Olivia Gatwood is one of the first spoken word poets I came to know and love. She is clever and hilarious, and her socially conscious poetry combined with her stage presence is sharp and compelling. The Manic Pixie Dream Girl poem quite literally describes every John Green novel I’ve ever read, and it provides a much needed perspective into the trials of growing up a girl in a world built for boys. Do we drop our personal identity and exist to further the success of our current love interest? Or do we take up more space than we are offered and risk social repercussions? Olivia turns misogyny into a first-person narrative, one that is both relatable and educational for her audience.

“Black privilege is the hung elephant swinging in the room, is the memory of a slave ship, praying for the Alzheimer’s to kick in. Black privilege is me having already memorized my nephew’s eulogy, my brother’s eulogy, my father’s eulogy, my unconceived child’s eulogy. Black privilege is me thinking my sister’s name, safe from that list. Black privilege is me pretending like I know Trayvon Martin on a first name basis, is me using a dead boy’s name to win a poetry slam, is me carrying a mouthful of other people’s skeletons to use at my own convenience.”

This haunting poem by Crystal Valentine, which I watched on YouTube in the comfort of my own bedroom, left me speechless and unnerved for the rest of my day. I am white, but I am on a journey of unlearning racism. Yet none of that work prepared me for the weight of this poem. I think about how heavy it felt on my heart, and then I realize that my feelings are only a fragment of what it feels like to be a black American.
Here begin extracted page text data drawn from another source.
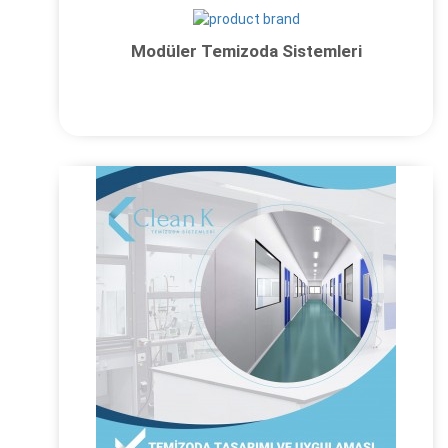
Modüler Temizoda Sistemleri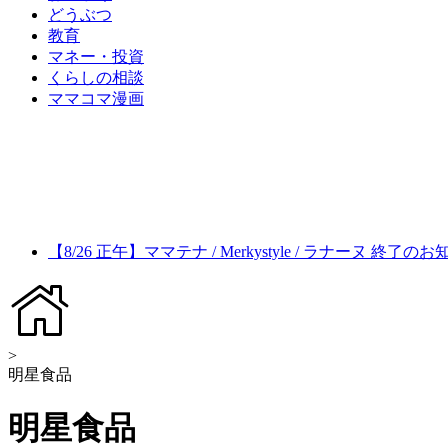
どうぶつ
教育
マネー・投資
くらしの相談
ママコマ漫画
【8/26 正午】ママテナ / Merkystyle / ラナーヌ 終了の
>
明星食品
明星食品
The thing about being a white activist for racial justice is that it is a constant choice. I wake up every morning and decide to check my privilege, to expand my horizons, to commit to the grueling process of learning and unlearning, to sit with my “white guilt,” and to stand up for people of color everywhere.

I could easily just give up. If I stopped fighting for reproductive rights, my life would be seriously impacted. If I stopped fighting against police brutality, not much would really happen to me. That right there is my privilege. It is a privilege to learn about racism rather than have to experience it from day one. Crystal Valentine pulls me out of my comfort zone and forces me to feel what she feels even if it’s just for a few minutes, a few hours, a few days.
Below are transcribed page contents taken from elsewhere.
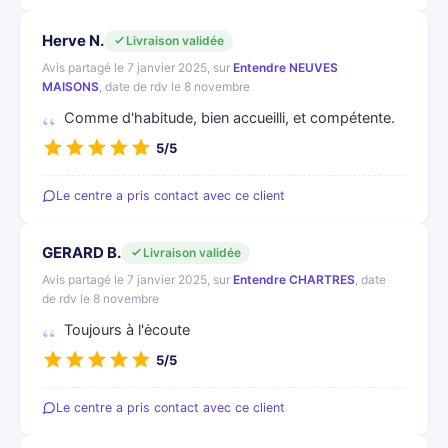
Herve N.
Livraison validée
Avis partagé le 7 janvier 2025, sur
Entendre NEUVES
MAISONS
, date de rdv le 8 novembre
Comme d'habitude, bien accueilli, et compétente.
5/5
Le centre a pris contact avec ce client
GERARD B.
Livraison validée
Avis partagé le 7 janvier 2025, sur
Entendre CHARTRES
, date
de rdv le 8 novembre
Toujours à l'ėcoute
5/5
Le centre a pris contact avec ce client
That’s why I love spoken word poetry. There are so many experiences that so many of us will never truly understand, no matter how many books we read and documentaries we watch. We will always be an outsider, we will always be looking at something from the lens of our own privileges.

Spoken word, especially when you are physically in the audience, allows you to truly SEE someone, and hear their story in such an intimate way that it almost feels like you are intruding on their innermost thoughts. But the beautiful thing is that this artist is consciously, willingly choosing to be vulnerable and to spill their heart out for the world. Personally, I have immense gratitude for poets, especially spoken word poets who invite us into their inner world, painting us a picture of an experience we may or may not know of. It cultivates a space conducive to both healing as well as empathy.

In my humble opinion, I believe the world would be a better place if we consumed spoken word poetry as much as we do Netflix, and went to poetry slams as much as we do parties. Spoken word poetry has made me laugh, cry, snap in unison with a room full of strangers, sit uncomfortably with feelings I’ve never felt before, and better understand myself and my personal power.

In my mere 27 years of living, I don’t recall a time where humanity was so disconnected than we are right now. So if something as simple as poetry can help to bridge gaps, increase empathy and understanding, or simply create more love and friendships, I wholeheartedly encourage it. Write on, my friends.